As the father of two children and the principal of an intermediate school
I find there's not much time for leisurely beach activities or metaphors.
Work swallows a good fifty hours each week, and my children gobble the
remaining moments with lovely walks, enchanting books, unruly wrestling
matches and treacherous cooking expeditions.
I love my children, and on most days, I love my job. So, what can be
wrong during a weekend of peaceful repose? No matter the day of week or
the time of year, I crash violently into the me versus them dynamic. If not
with work, then with family. It's a brutal battle for balance. The hour
glass sands flow swiftly during the weekend.

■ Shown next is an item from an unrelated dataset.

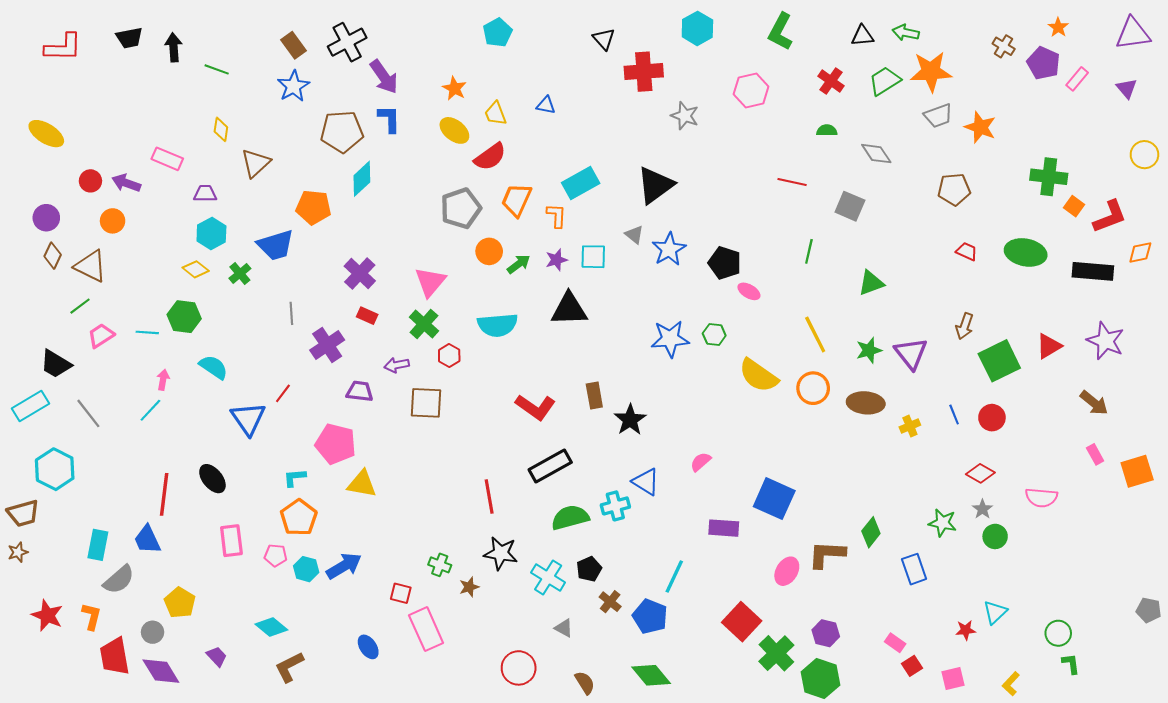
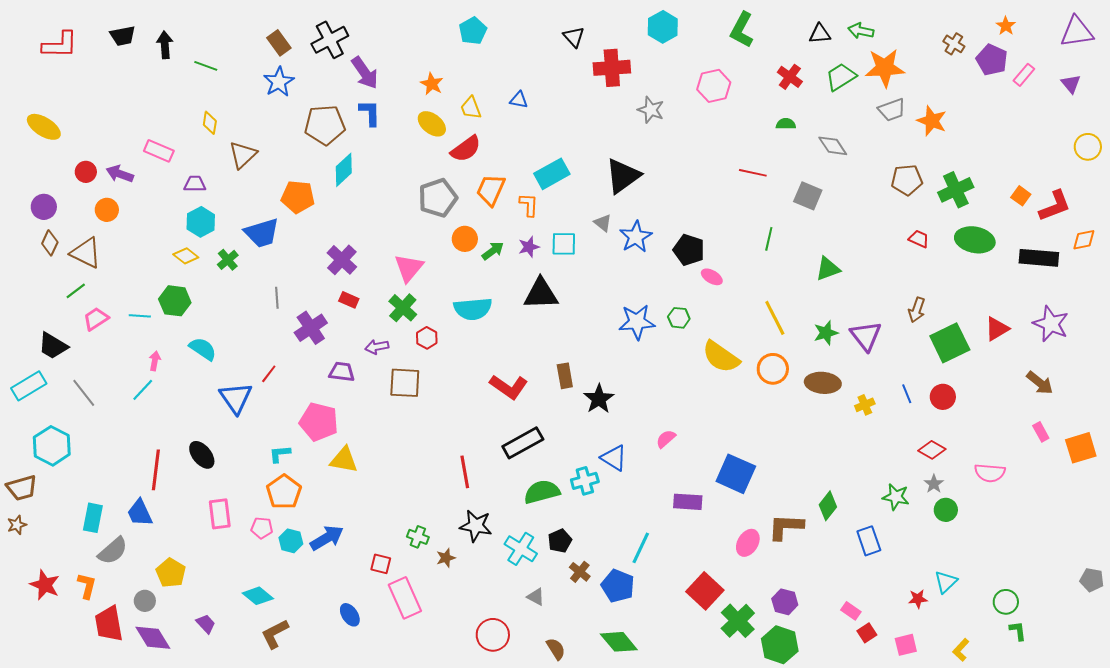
green cross: (1049, 177) -> (956, 190), moved, turned -32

On New Years I made a resolution to do some personal writing at least
four days a week. I made no promises about my children or my job. They
seem to be in pretty good shape these days. As I poke at the buttons on
my laptop, my seven year old son sits beside me carefully writing in his
journal, beautiful block print. My five year old daughter lies on the couch
cutting out pictures of horses.
A flight attendant appears from nowhere (no, it's not real; it's a metaphor.
We're still in my living room) and interrupts my musings to remind me that
if the cabin loses pressure, I am to put my oxygen mask on first. Then
I can put the masks on my children. The message: I must take care of my
needs first or I will be unable to care for my children.

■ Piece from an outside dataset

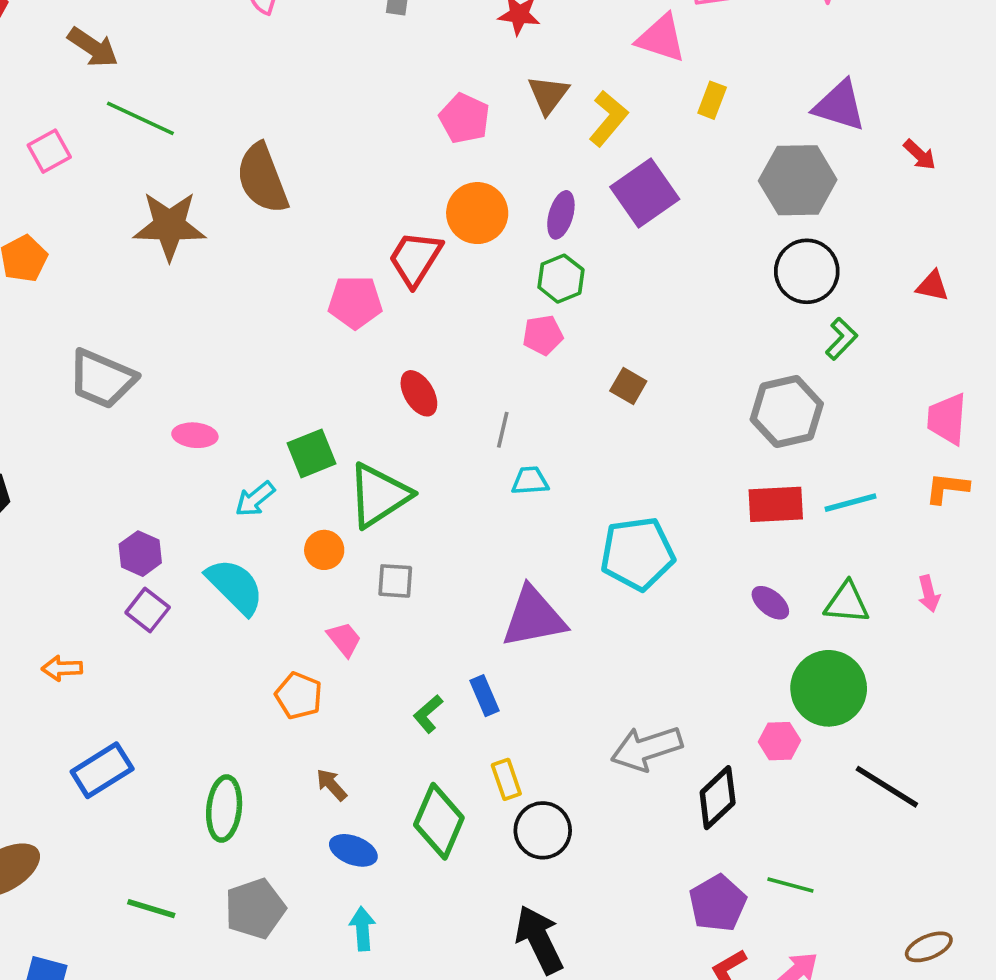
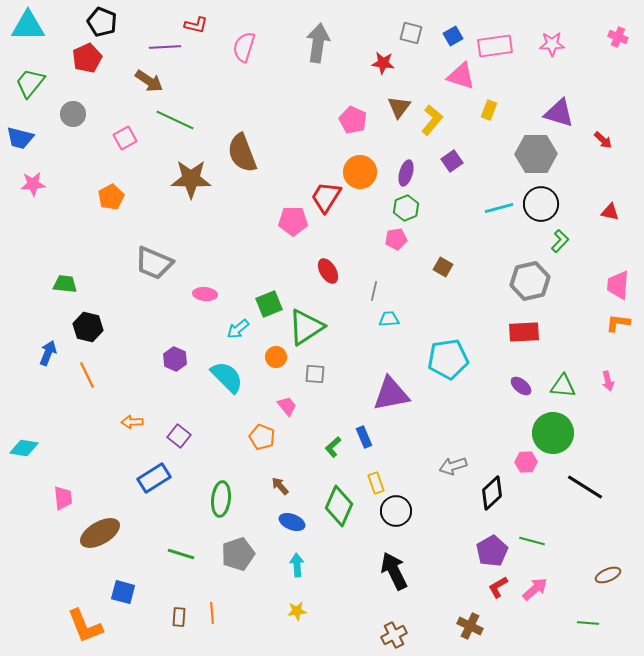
purple square: (645, 193) -> (452, 161), size x0.6
cyan line: (850, 503) -> (499, 208), moved
purple square: (148, 610) -> (179, 436), moved
gray arrow: (647, 748) -> (453, 466), size x0.7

She doesn't understand that my living room loses pressure everyday,
and magical masks never fall from the ceiling. I am forced to create my
own masks and paste them onto the happy heads of my children. I want my
kids to grow up knowing they are safe and loved and well-cared for. I want
them to be saturated in opportunities for intellectual, social, physical
and spiritual growth.
And I want these same things for myself! But usually, when I am meeting
the needs of my children, I am neglecting myself. And when I am taking
care of myself I am neglecting my children.

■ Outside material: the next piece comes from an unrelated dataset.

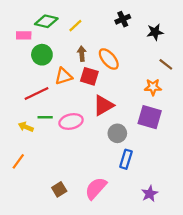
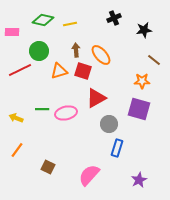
yellow line: (75, 26) -> (70, 24), turned 32
pink rectangle: (24, 35) -> (12, 32), moved
red line: (37, 93) -> (20, 70), moved
yellow arrow: (26, 127) -> (16, 118), moved
brown square: (59, 189) -> (48, 167), moved, turned -32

Yes, I can watch Michael Jordan and Bugs in Space Jam with my children,
but I would be forced to provide dangerous doses of candy and popcorn if
I dared to drag them to the English Patient. I love to lace roller blades
onto my kids and whiz with them in hundreds of nauseating circles. But
I also like to take solo leaps into the hills and careen down curves at
40 miles an hour. These are things I can't do with my children.
When I began writing about this irreconcilable frustration, my children
were by my side, writing and cutting and coloring. We were sharing a magic
moment. And it lasted all of seven minutes. And then they were ready to
move onto something else, while I was just getting rolling. I wanted to
follow one notion around for an entire afternoon like a puppy chasing a
boy. It is my new years resolution, for God's sake!
So I continued writing and writing, while I glued cut-outs and opened
up a string cheese for my daughter. I cleaned trails of mucous from my
son's nose and I wrenched on his socks which were too tight. But I kept
writing and writing. And I only screamed at my children six or seven times.
It's a wonderful life. Rich and colorful and rewarding. So why does
it feel there is no oxygen coming through when I put my mask on first?